▶ DIRECTIONS
Make an exact copy of the records below, leaving every image out.

▶ MATERIAL SUPPLIED

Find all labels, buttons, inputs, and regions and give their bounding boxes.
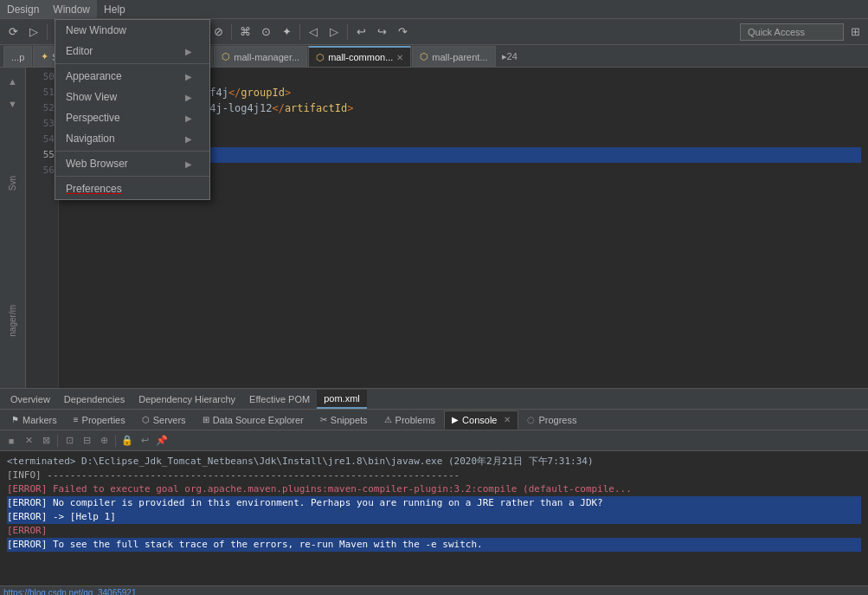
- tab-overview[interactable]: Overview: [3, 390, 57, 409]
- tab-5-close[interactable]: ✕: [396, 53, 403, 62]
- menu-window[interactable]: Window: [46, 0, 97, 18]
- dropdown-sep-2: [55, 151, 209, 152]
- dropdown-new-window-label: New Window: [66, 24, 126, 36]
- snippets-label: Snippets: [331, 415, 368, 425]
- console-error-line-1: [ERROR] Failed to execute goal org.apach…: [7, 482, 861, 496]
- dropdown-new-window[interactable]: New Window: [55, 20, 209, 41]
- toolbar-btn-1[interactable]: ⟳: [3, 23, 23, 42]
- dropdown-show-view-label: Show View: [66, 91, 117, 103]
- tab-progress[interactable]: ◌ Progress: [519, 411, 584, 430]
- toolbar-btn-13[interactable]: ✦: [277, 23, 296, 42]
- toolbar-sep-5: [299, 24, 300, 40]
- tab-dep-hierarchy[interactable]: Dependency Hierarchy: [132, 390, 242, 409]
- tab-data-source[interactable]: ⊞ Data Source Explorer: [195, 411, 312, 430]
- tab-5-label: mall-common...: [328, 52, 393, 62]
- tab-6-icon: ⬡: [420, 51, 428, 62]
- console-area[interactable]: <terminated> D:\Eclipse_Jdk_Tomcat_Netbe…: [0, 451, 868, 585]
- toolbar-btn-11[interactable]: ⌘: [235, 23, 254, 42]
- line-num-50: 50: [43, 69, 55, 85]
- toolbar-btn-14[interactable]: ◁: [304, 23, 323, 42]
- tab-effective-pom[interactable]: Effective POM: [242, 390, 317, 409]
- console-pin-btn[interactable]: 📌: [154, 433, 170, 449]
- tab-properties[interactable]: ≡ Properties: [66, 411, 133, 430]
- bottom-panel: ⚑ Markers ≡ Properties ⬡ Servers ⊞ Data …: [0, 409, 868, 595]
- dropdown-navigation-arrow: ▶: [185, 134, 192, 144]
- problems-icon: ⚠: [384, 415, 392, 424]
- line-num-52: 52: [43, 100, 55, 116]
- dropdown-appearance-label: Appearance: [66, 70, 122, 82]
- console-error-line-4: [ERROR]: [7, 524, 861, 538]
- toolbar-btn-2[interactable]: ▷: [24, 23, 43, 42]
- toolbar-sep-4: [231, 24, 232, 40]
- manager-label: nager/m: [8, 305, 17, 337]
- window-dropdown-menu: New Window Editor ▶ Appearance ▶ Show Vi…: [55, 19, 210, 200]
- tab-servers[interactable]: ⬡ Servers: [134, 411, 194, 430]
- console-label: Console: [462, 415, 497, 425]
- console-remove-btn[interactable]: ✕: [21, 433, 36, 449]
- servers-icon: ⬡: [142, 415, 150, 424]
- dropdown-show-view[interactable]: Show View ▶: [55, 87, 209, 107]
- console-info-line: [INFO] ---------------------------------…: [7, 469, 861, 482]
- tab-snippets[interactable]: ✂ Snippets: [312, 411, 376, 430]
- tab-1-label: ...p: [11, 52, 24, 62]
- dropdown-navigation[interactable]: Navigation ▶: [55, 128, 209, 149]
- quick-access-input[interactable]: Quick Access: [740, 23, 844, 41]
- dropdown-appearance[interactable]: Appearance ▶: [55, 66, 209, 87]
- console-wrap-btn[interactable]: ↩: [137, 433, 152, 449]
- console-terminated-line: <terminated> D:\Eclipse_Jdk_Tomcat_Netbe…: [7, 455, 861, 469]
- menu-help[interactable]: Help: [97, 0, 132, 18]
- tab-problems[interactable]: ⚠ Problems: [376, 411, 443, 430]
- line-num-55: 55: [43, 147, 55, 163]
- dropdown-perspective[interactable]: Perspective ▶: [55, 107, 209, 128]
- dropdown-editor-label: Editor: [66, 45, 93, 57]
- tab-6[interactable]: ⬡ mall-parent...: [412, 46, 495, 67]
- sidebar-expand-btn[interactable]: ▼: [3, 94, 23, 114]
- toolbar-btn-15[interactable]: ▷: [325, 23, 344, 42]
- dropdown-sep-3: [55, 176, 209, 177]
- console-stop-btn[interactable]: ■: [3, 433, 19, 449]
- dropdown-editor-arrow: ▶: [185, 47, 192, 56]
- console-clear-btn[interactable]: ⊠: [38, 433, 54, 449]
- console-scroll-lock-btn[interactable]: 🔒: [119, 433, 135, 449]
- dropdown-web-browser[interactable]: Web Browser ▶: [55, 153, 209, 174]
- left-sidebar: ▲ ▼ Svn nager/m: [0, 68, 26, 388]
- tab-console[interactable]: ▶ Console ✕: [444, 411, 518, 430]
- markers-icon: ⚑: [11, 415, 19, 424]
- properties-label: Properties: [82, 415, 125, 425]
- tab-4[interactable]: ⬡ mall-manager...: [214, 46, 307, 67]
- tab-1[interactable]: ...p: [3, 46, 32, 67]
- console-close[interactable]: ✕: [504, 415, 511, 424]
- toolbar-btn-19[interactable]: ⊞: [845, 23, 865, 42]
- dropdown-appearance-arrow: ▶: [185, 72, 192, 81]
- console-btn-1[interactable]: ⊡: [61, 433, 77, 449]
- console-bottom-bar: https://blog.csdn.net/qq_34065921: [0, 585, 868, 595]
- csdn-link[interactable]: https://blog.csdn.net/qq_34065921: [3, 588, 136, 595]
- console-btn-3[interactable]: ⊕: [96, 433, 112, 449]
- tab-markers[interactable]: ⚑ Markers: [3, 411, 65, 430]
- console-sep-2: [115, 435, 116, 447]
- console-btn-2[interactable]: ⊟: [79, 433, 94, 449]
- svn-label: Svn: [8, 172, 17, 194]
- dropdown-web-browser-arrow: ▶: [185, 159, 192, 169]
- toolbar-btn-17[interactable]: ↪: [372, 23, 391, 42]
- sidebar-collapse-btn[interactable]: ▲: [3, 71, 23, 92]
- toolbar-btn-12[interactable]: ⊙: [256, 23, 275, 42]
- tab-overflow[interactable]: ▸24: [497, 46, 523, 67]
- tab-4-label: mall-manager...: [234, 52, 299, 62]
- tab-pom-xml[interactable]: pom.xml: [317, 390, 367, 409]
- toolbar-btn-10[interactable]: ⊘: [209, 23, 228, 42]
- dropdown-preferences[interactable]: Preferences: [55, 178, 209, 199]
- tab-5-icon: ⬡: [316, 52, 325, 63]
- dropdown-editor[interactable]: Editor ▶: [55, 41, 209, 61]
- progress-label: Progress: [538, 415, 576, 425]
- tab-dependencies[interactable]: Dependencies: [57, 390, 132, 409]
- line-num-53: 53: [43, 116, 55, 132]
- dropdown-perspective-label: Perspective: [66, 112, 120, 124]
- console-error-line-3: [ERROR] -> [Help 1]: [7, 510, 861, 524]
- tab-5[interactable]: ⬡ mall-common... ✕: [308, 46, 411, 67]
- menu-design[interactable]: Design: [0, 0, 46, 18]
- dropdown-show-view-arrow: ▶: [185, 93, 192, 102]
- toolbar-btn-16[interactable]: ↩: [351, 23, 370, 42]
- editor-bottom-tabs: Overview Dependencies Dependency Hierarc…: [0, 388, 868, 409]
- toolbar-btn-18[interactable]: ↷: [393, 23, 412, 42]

▶ RESPONSE TO THE EXERCISE
Find all labels, buttons, inputs, and regions and give their bounding boxes.
- tab-overview[interactable]: Overview: [3, 390, 57, 409]
- tab-5-close[interactable]: ✕: [396, 53, 403, 62]
- menu-window[interactable]: Window: [46, 0, 97, 18]
- dropdown-sep-2: [55, 151, 209, 152]
- dropdown-new-window-label: New Window: [66, 24, 126, 36]
- snippets-label: Snippets: [331, 415, 368, 425]
- console-error-line-1: [ERROR] Failed to execute goal org.apach…: [7, 482, 861, 496]
- dropdown-new-window[interactable]: New Window: [55, 20, 209, 41]
- toolbar-btn-1[interactable]: ⟳: [3, 23, 23, 42]
- dropdown-show-view-label: Show View: [66, 91, 117, 103]
- tab-progress[interactable]: ◌ Progress: [519, 411, 584, 430]
- toolbar-btn-13[interactable]: ✦: [277, 23, 296, 42]
- toolbar-sep-5: [299, 24, 300, 40]
- tab-dep-hierarchy[interactable]: Dependency Hierarchy: [132, 390, 242, 409]
- tab-data-source[interactable]: ⊞ Data Source Explorer: [195, 411, 312, 430]
- tab-5-label: mall-common...: [328, 52, 393, 62]
- tab-6-icon: ⬡: [420, 51, 428, 62]
- console-area[interactable]: <terminated> D:\Eclipse_Jdk_Tomcat_Netbe…: [0, 451, 868, 585]
- toolbar-btn-11[interactable]: ⌘: [235, 23, 254, 42]
- line-num-50: 50: [43, 69, 55, 85]
- toolbar-btn-14[interactable]: ◁: [304, 23, 323, 42]
- tab-effective-pom[interactable]: Effective POM: [242, 390, 317, 409]
- console-pin-btn[interactable]: 📌: [154, 433, 170, 449]
- tab-properties[interactable]: ≡ Properties: [66, 411, 133, 430]
- bottom-panel: ⚑ Markers ≡ Properties ⬡ Servers ⊞ Data …: [0, 409, 868, 595]
- dropdown-navigation-arrow: ▶: [185, 134, 192, 144]
- problems-icon: ⚠: [384, 415, 392, 424]
- line-num-52: 52: [43, 100, 55, 116]
- dropdown-appearance-label: Appearance: [66, 70, 122, 82]
- console-error-line-4: [ERROR]: [7, 524, 861, 538]
- toolbar-btn-2[interactable]: ▷: [24, 23, 43, 42]
- toolbar-sep-4: [231, 24, 232, 40]
- manager-label: nager/m: [8, 305, 17, 337]
- window-dropdown-menu: New Window Editor ▶ Appearance ▶ Show Vi…: [55, 19, 210, 200]
- tab-servers[interactable]: ⬡ Servers: [134, 411, 194, 430]
- console-label: Console: [462, 415, 497, 425]
- console-remove-btn[interactable]: ✕: [21, 433, 36, 449]
- servers-icon: ⬡: [142, 415, 150, 424]
- dropdown-show-view[interactable]: Show View ▶: [55, 87, 209, 107]
- console-info-line: [INFO] ---------------------------------…: [7, 469, 861, 482]
- tab-snippets[interactable]: ✂ Snippets: [312, 411, 376, 430]
- tab-1-label: ...p: [11, 52, 24, 62]
- dropdown-navigation[interactable]: Navigation ▶: [55, 128, 209, 149]
- quick-access-input[interactable]: Quick Access: [740, 23, 844, 41]
- dropdown-appearance[interactable]: Appearance ▶: [55, 66, 209, 87]
- console-wrap-btn[interactable]: ↩: [137, 433, 152, 449]
- console-terminated-line: <terminated> D:\Eclipse_Jdk_Tomcat_Netbe…: [7, 455, 861, 469]
- menu-help[interactable]: Help: [97, 0, 132, 18]
- tab-problems[interactable]: ⚠ Problems: [376, 411, 443, 430]
- line-num-55: 55: [43, 147, 55, 163]
- dropdown-perspective[interactable]: Perspective ▶: [55, 107, 209, 128]
- dropdown-editor-label: Editor: [66, 45, 93, 57]
- tab-6[interactable]: ⬡ mall-parent...: [412, 46, 495, 67]
- sidebar-expand-btn[interactable]: ▼: [3, 94, 23, 114]
- toolbar-btn-15[interactable]: ▷: [325, 23, 344, 42]
- dropdown-sep-3: [55, 176, 209, 177]
- console-stop-btn[interactable]: ■: [3, 433, 19, 449]
- dropdown-editor-arrow: ▶: [185, 47, 192, 56]
- console-clear-btn[interactable]: ⊠: [38, 433, 54, 449]
- console-scroll-lock-btn[interactable]: 🔒: [119, 433, 135, 449]
- dropdown-web-browser[interactable]: Web Browser ▶: [55, 153, 209, 174]
- left-sidebar: ▲ ▼ Svn nager/m: [0, 68, 26, 388]
- tab-console[interactable]: ▶ Console ✕: [444, 411, 518, 430]
- markers-icon: ⚑: [11, 415, 19, 424]
- properties-label: Properties: [82, 415, 125, 425]
- tab-4[interactable]: ⬡ mall-manager...: [214, 46, 307, 67]
- tab-1[interactable]: ...p: [3, 46, 32, 67]
- console-close[interactable]: ✕: [504, 415, 511, 424]
- toolbar-btn-19[interactable]: ⊞: [845, 23, 865, 42]
- dropdown-appearance-arrow: ▶: [185, 72, 192, 81]
- console-btn-1[interactable]: ⊡: [61, 433, 77, 449]
- console-bottom-bar: https://blog.csdn.net/qq_34065921: [0, 585, 868, 595]
- csdn-link[interactable]: https://blog.csdn.net/qq_34065921: [3, 588, 136, 595]
- console-btn-3[interactable]: ⊕: [96, 433, 112, 449]
- tab-markers[interactable]: ⚑ Markers: [3, 411, 65, 430]
- console-sep-2: [115, 435, 116, 447]
- console-btn-2[interactable]: ⊟: [79, 433, 94, 449]
- svn-label: Svn: [8, 172, 17, 194]
- dropdown-web-browser-arrow: ▶: [185, 159, 192, 169]
- toolbar-btn-17[interactable]: ↪: [372, 23, 391, 42]
- sidebar-collapse-btn[interactable]: ▲: [3, 71, 23, 92]
- toolbar-btn-12[interactable]: ⊙: [256, 23, 275, 42]
- tab-overflow[interactable]: ▸24: [497, 46, 523, 67]
- tab-4-label: mall-manager...: [234, 52, 299, 62]
- tab-pom-xml[interactable]: pom.xml: [317, 390, 367, 409]
- toolbar-btn-10[interactable]: ⊘: [209, 23, 228, 42]
- dropdown-preferences[interactable]: Preferences: [55, 178, 209, 199]
- tab-5-icon: ⬡: [316, 52, 325, 63]
- dropdown-editor[interactable]: Editor ▶: [55, 41, 209, 61]
- progress-label: Progress: [538, 415, 576, 425]
- tab-dependencies[interactable]: Dependencies: [57, 390, 132, 409]
- line-num-53: 53: [43, 116, 55, 132]
- dropdown-perspective-label: Perspective: [66, 112, 120, 124]
- console-error-line-3: [ERROR] -> [Help 1]: [7, 510, 861, 524]
- tab-5[interactable]: ⬡ mall-common... ✕: [308, 46, 411, 67]
- menu-design[interactable]: Design: [0, 0, 46, 18]
- dropdown-show-view-arrow: ▶: [185, 93, 192, 102]
- toolbar-btn-16[interactable]: ↩: [351, 23, 370, 42]
- editor-bottom-tabs: Overview Dependencies Dependency Hierarc…: [0, 388, 868, 409]
- toolbar-btn-18[interactable]: ↷: [393, 23, 412, 42]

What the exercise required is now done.